In NRW droht der Regierung erneut Ärger von den Beamten – Mütterrente soll für Beamtinnen nicht übernommen werden

Düsseldorf (tu) – In NRW erweckt die Landesregierung erneut Unmut bei der Beamtengewerkschaft DBB. Die Regierung will die in Berlin beschlossene Verbesserung bei der Mütterrente nicht auf die Beamtinnen in Nordrhein-Westfalen anwenden. Wie der „Kölner Stadt-Anzeiger“ berichtet, lehnt Finanzminister Norbert Walter-Borjans eine entsprechende Forderung des Deutschen Beamtenbundes (DBB) ab. Bayern will dagegen auch die Beamtinnen in die neue Regelung für Mütter, die vor 1992 Kinder zur Welt gebracht haben, einbeziehen. Der DBB-Vorsitzende Klaus Dauderstädt erklärte gegenüber der Zeitung, sei es „eine Frage der Gerechtigkeit, dass alle Mütter unabhängig von ihrem Beruf von der Neuregelung profitieren. Es gibt keinen Grund, Beamte von Verbesserungen im Rentenrecht auszuschließen“, sagte er. Walter-Borjans argumentierte hingegen: „In der Beamtenversorgung gibt es schon eine amtsunabhängige Mindestversorgung – aktuell rund 1500 Euro. Obwohl Beamtinnen von diesen Pensionen Steuern und Krankenversicherung zahlen, führen die Erziehungszeiten bei ihnen nicht zu Nachteilen in der Alterssicherung wie bei den Müttern, die eine gesetzliche Rente beziehen“, zitiert der „Kölner Stadt-Anzeiger“ den Minister. Der Vorsitzende des Beamtenbundes NRW, Roland Staude, will die Forderung jetzt in die geplante Dienstrechtsreform einbringen.

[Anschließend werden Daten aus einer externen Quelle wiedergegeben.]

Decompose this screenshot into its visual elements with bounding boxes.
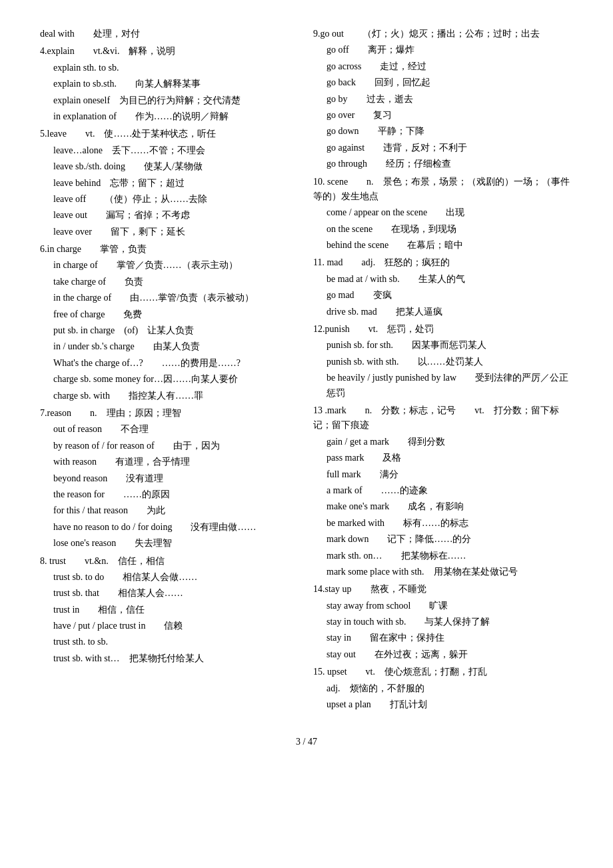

Unabhängig von der Mütterrente wollen die Gewerkschaften und die Opposition im Landtag eine Änderung des NRW-Besoldungsgesetzes erstreiten mit dem Ziel, dass die Tarifabschlüsse auch auf die Beamtengehälter übernommenen werden. Mitte Juni befasst sich die Landesverfassungsgerichtshof in Münster in einer mündlichen Verhandlungen mit einer entsprechenden Normenkontrollklage.